« Je viens de la gâchette de l’Afrique, tu ne connais pas ce terme ? ». Face au néant de ma réponse, Al’Mata, le dessinateur de presse explique : « Si ce pays va bien, c’est toute l’Afrique qui se porte bien grâce à ses minerais ». Si cette prophétie est toujours en attente de réalisation, la République démocratique du Congo aura, malgré tout, aiguisé les crayons d’Al’Mata, aujourd’hui en France depuis 20 ans.
(Encore) étudiant à Kinshasa dans les années 2000, le dessinateur caricature déjà Mobutu et ses opposants dans les pages du célèbre quotidien Palmarès. Dans les années 1990, les caricatures, trustant régulièrement les dernières pages des Canards, ont le vent en poupe, et un vent de liberté souffle sur le Zaïre (ex RDC). Mais les larmes du chef d’état nées des crayons d’Al’Mata à la mort du roi Baudoin valent une perquisition au journal et une cavale expresse au dessinateur, qui croquera désormais sous pseudo. « Je croquais Mobutu et Kabila comme Hergé avait Tintin et le capitaine Haddock ». Et c’est vers Kabila (ex-président) que les espoirs du jeune artiste se tourne à l’époque : « On voulait du changement ». C’était sans compter sur les forces spéciales des armées.
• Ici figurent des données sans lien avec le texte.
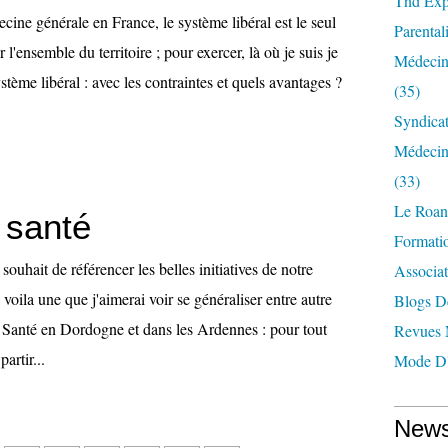
Tnd Expl
cine générale en France, le système libéral est le seul
Parentali
r l'ensemble du territoire ; pour exercer, là où je suis je
Médecin
ystème libéral : avec les contraintes et quels avantages ?
(35)
Syndica
Médecin
(33)
Le Roan
 santé
Formatio
souhait de référencer les belles initiatives de notre
Associat
en voila une que j'aimerai voir se généraliser entre autre
Blogs D
 Santé en Dordogne et dans les Ardennes : pour tout
Revues 
partir...
Mode D'
News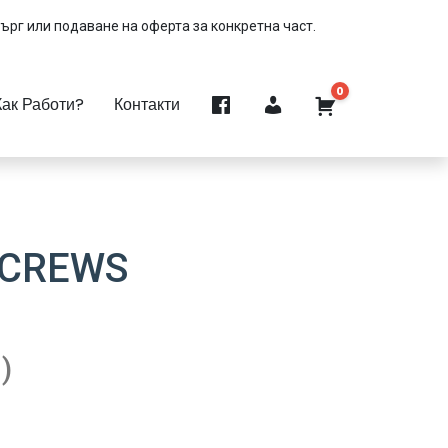
търг или подаване на оферта за конкретна част.
0
Как Работи?
Контакти
SCREWS
)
De passage à Angoulême pour le festival de la BD avec Kadogo (enfants soldats en swahili), il est arrêté de retour au pays. S’en suivent des interrogatoires pour le dessinateur que l’on taxera de rebelle, lui, le frère d’un ex militaire et ami du chef de la rébellion. Triste coïncidence ou expérience formatrice ? Aujourd’hui, chapeauté en rouge, l’œil vif et le poignet toujours aussi agile, « l’endiablé » a rejoint l’équipe de Guiti News et n’a pas tracé son dernier trait.